Ein sehr ernster Fall forderte zu dieser Zeit meine berufliche Aufmerksamkeit, und den ganzen nächsten Tag verbrachte ich neben dem Bett des Leidenden. Erst kurz vor sechs Uhr fand ich die Zeit, in eine Kutsche zu springen und zur Baker Street zu fahren; fast fürchtete ich, zu spät zu kommen, um dem dénouement des kleinen Rätsels beizuwohnen. Ich traf Sherlock Holmes jedoch allein an; in die Tiefen des Lehnsessels gekuschelt schien seine lange, dünne Gestalt entschlummert zu sein. Eine gewaltige Menge von Flaschen und Reagenzgläsern sowie der stechende, saubere Geruch von Salzsäure sagten mir, daß er den Tag mit seinen geliebten chemischen Arbeiten zugebracht hatte.
»Na, haben Sie es gelöst?« fragte ich beim Eintreten.
»Ja. Es war Baryt-Bisulphat.«
»Nein, nein, das Rätsel!« rief ich.
»Ach, das! Ich dachte an das Salz, mit dem ich gearbeitet habe. Im übrigen war der Fall nie rätselhaft, wenn er auch, wie ich gestern sagte, einige interessante Einzelheiten aufweist. Der einzige Nachteil dabei ist, daß es, fürchte ich, kein Gesetz gibt, mit dem man dem Schuft zu Leibe rücken kann.«
»Wer ist es denn, und was hat er beabsichtigt, als er Miss Sutherland im Stich gelassen hat?«
Ich hatte die Frage kaum ausgesprochen und Holmes hatte noch nicht den Mund geöffnet, um zu antworten, als wir schwere Schritte im Flur und ein Klopfen an der Tür hörten.

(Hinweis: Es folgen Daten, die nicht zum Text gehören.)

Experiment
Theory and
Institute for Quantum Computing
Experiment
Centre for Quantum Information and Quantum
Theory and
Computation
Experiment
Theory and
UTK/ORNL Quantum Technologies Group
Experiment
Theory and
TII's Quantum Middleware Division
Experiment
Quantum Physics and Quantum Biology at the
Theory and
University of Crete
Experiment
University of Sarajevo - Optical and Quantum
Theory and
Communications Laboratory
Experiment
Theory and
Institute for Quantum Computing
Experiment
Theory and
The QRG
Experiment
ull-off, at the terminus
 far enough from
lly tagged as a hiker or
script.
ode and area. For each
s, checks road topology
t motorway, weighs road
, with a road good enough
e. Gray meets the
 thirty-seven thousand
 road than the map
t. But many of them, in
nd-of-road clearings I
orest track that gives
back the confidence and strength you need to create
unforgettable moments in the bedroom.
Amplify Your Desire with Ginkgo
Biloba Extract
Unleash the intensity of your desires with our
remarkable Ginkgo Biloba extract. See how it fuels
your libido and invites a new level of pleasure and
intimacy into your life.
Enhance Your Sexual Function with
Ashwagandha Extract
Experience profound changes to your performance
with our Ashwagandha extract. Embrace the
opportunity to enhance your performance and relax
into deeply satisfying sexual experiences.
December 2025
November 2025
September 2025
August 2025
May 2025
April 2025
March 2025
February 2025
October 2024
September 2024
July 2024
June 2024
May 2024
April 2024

»Das ist der Stiefvater des Mädchens, Mr. James Windibank«, sagte Holmes. »Er hat mir geschrieben, daß er gegen sechs Uhr hier sein würde. Treten Sie ein!«
Der Mann, der den Raum betrat, war stämmig und mittelgroß, in den Dreißigern, glattrasiert und blaßhäutig, mit einem sanften, einschmeichelnden Gesichtsausdruck und zwei überaus scharfen und durchdringenden, grauen Augen. Er warf jedem von uns einen fragenden Blick zu, legte seinen glänzenden Zylinder auf das Bord und ließ sich mit einer angedeuteten Verbeugung in den nächsten Sessel fallen.

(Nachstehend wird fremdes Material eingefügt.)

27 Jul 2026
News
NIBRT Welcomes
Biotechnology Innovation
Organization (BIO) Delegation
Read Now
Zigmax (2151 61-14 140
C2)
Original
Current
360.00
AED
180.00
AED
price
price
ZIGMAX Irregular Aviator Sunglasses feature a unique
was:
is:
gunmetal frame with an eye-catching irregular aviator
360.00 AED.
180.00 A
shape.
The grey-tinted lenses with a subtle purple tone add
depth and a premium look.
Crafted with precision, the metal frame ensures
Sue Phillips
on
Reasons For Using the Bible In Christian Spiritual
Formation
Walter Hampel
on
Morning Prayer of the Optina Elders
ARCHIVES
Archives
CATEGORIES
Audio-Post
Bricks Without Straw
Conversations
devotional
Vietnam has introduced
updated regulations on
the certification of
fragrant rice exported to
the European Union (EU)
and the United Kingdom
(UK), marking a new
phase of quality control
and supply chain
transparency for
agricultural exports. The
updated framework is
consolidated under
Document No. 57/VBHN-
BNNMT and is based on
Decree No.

»Guten Abend, Mr. James Windibank«, sagte Holmes. »Ich glaube, dieser mit der Maschine geschriebene Brief, in dem Sie sich mit mir für sechs Uhr verabredet haben, stammt von Ihnen.«
»Ja, Sir. Ich fürchte, ich komme ein wenig zu spät, aber ich bin nicht ganz mein eigener Herr, wie Sie wohl wissen. Ich bedaure es, daß Miss Sutherland Sie mit dieser Angelegenheit behelligt hat; ich glaube nämlich, es ist viel besser, wenn man solche Art Wäsche nicht in der Öffentlichkeit wäscht. Sie ist gegen meinen ausdrücklichen Willen gekommen, aber sie ist ein leicht erregbares, impulsives Mädchen, wie Ihnen aufgefallen sein mag, und es ist nicht einfach, sie zurückzuhalten, wenn sie sich einmal etwas in den Kopf gesetzt hat. Natürlich habe ich nichts Besonderes gegen Sie, da Sie ja nichts mit der offiziellen Polizei zu tun haben, aber es ist nicht sehr erfreulich, wenn über ein derartiges Mißgeschick einer Familie überall gemunkelt wird. Davon abgesehen ist es nutzlose Geldverschwendung – wie könnten Sie denn wohl je diesen Hosmer Angel ausfindig machen?«
»Im Gegenteil«, sagte Holmes ruhig; »ich habe gute Gründe, anzunehmen, daß es mir gelingen wird, Mr. Hosmer Angel zu entdecken.«
Mr. Windibank schrak heftig zusammen und ließ seine Handschuhe fallen. »Ich freue mich sehr, das zu hören«, sagte er.
»Es ist ein seltsamer Umstand«, meinte Holmes, »daß eine Schreibmaschine genausoviel Individualität besitzt wie die Handschrift eines Mädchens. Wenn sie nicht mehr ganz neu sind, schreiben keine zwei Maschinen genau gleich. Manche Typen sind mehr abgenutzt als andere, manche nutzen sich nur an einer Seite ab. An diesem Brief von Ihnen, Mr. Windibank, werden Sie feststellen, daß über jedem ›e‹ ein kleiner Fleck ist und ein kleiner Defekt im Schwänzchen des ›r‹. Es gibt noch vierzehn weitere Charakteristika, aber dies sind die wichtigsten.«
»In der Firma erledigen wir unsere gesamte Korrespondenz mit dieser Maschine, und zweifellos ist sie ein wenig abgenutzt«, erwiderte unser Besucher; er sah Holmes mit seinen hellen kleinen Augen aufmerksam an.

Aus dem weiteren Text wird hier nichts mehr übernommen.